According to the Hearing Loss Association of America, 48 million people within the country suffer some degree of hearing loss. Fortunately, individuals who have trouble hearing can visit their local audiologist and get fitted for a pair of hearing aids. It may take a week or so for the hearing aids to arrive, but once they do, you'll need to know how to properly care for them. This reduces the chance that you'll have to replace them before the typical five to seven year life span is up.
Have Plenty of Back-Up Batteries
While your hearing aid itself may last several years, the batteries go quickly. Starkey Hearing Technologies reports that the typical lifespan of a hearing aid battery is just three to twenty-two days. You may want to purchase a battery tester and check on the life of the battery every few days. Keeping an extra set of back-up batteries in your purse or vehicle is an excellent idea as well, so you have a replacement if the batteries die in the middle of running your errands.
Know When to Take Your Hearing Aids Out
Your main goal should be to keep your hearing aids clean and working properly. This means removing the hearing aids when there is a chance they could come in contact with a substance that could clog their components. The next time you plan to use hairspray, protect yourself with bug spray, or slather on some moisturizing lotion, remove the hearing aids first just to be safe.

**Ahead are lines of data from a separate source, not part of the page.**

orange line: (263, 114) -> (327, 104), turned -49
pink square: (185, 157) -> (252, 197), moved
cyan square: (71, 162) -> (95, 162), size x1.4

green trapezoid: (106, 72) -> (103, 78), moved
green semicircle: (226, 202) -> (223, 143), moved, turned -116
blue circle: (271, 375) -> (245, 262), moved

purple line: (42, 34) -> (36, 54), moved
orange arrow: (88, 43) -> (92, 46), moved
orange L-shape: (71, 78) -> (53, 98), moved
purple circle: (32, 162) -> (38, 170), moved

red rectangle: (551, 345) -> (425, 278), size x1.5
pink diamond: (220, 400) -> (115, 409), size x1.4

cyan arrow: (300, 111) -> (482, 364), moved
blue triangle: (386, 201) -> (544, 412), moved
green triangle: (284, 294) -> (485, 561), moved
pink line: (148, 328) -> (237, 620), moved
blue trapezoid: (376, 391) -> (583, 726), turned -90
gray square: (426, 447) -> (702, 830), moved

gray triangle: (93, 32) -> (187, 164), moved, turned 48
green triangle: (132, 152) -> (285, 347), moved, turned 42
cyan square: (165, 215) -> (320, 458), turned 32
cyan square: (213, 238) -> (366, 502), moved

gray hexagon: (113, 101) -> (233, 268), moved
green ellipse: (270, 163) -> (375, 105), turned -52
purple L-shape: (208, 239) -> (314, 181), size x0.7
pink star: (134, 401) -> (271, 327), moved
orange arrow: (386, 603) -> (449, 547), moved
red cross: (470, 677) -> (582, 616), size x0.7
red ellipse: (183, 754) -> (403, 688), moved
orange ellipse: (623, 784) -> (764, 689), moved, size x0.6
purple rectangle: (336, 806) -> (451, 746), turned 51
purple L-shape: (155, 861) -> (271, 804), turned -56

Gently Clean the Hearing Aids on a Regular Basis
When you pick up your hearing aids, your audiologist will most likely give you both a little cloth and a tiny brush to use to clean them. This is because ear wax can get in the ear mold and there's always a chance for dust or small pieces of dirt to do the same. Simply dampen the cloth and wipe down the hearing aid at the end of each day. The brush can also be used, but it is important that you never wash or get the hearing aids wet. That also means you can't wear them in the shower, pool, or ocean.
Store the Hearing Aids in a Case When Not in Use
There are a few reasons you'll want to put your hearing aids in a case when you're not using them. First, the case will keep dust and dirt from entering the hearing aids. Second, the cases provided by your doctor will keep the aids dry so they don't get damaged by moisture. Finally, the cases prevent the hearing aids from harm when accidentally dropped.